### Instructions for the task:
Collect all lines containing the word "Gilman" from the data.

(Listed records Opens)

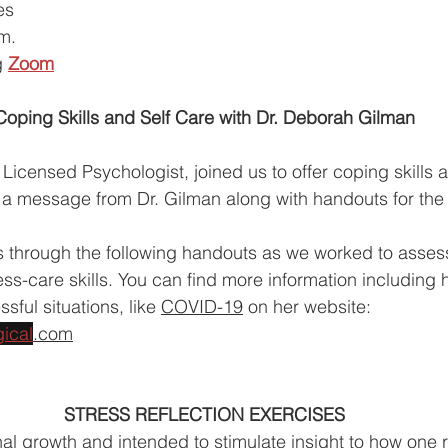
es 
.m.
g
Zoom
Coping Skills and Self Care with Dr. Deborah Gilman
Licensed Psychologist, joined us to offer coping skills a
is a message from Dr. Gilman along with handouts for the
s through the following handouts as we worked to asses
ess-care skills. You can find more information including 
sful situations, like 
COVID-19
 on her website: 
ical
.com
STRESS REFLECTION EXERCISES
al growth and intended to stimulate insight to how one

(Listed records Closes)

### Solution to the exercise:
Coping Skills and Self Care with Dr. Deborah Gilman
is a message from Dr. Gilman along with handouts for the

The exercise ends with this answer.